Bis 2025 wird der neue RBS Tiefbahnhof unter dem heutigen Bahnhof Bern fertig  gebaut sein. Er ist weiterhin als Sackbahnhof geplant. Es wäre sinnvoll, die RBS-Linie unterirdisch weiter zum Inselspital und Liebefeld und ab Köniz oberirdisch bis nach Schwarzenburg zu führen. Dank dem hohen Takt können die zukünftigen Pendlerströme bewältigt und der 10er Bus entlastet werden. Ein von mir lancierter Vorstoss tragen alle Parteien von Köniz mit und ist immer noch hängig.

Mehr Energie vom eigenen Dach

Köniz ist zu fast 90% abhängig von importierten, nicht erneuerbaren Energieträgern wie Öl, Gas oder Atomstrom.
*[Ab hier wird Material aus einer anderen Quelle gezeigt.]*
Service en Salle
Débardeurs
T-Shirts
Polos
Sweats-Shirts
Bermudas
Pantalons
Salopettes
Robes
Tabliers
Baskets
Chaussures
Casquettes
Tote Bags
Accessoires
Das ist ein grosses Risiko für die Zukunft und fördert den Klimakrise. Es geht aber auch anders. Ich werde mich dafür einsetzen, dass in Köniz neue und sanierte Häuser ihren Energieverbrauch mit lokalen Energieträgern decken. 

Die Gemeindeverwaltung wird immer effizienter

In den letzten 10 Jahren hat die Bevölkerung von Köniz um etwa 10% zugenommen auf aktuell 41'700. Die Gemeindeverwaltung ist in dieser Zeit weniger stark gewachsen. Sie arbeitet immer effizienter. Kompliment!

Finanzen von Köniz

Die Gemeinde ist attraktiv und zieht viele neue BewohnerInnen an. Damit steigen die Steuereinnahmen langfristig. Die Kehrseite der Medaille: Der Schulraum wird knapp, viele Schulhäuser müssen saniert und ausgebaut werden, es gibt Nachholbedarf. Dazu stehen in den nächsten Jahren grosse Investitionen an. Das ist nur mit einer temporären Steuererhöhung verkraftbar. 

Schulraum wird knapp

Kaum ist das Wandermatte-Schulhaus in Wabern saniert ist es bereits zu klein. Es braucht zusätzlichen Schulraum in Wabern, im Ried und in weiteren Quartieren für neue Klassen und für Tagesschulen.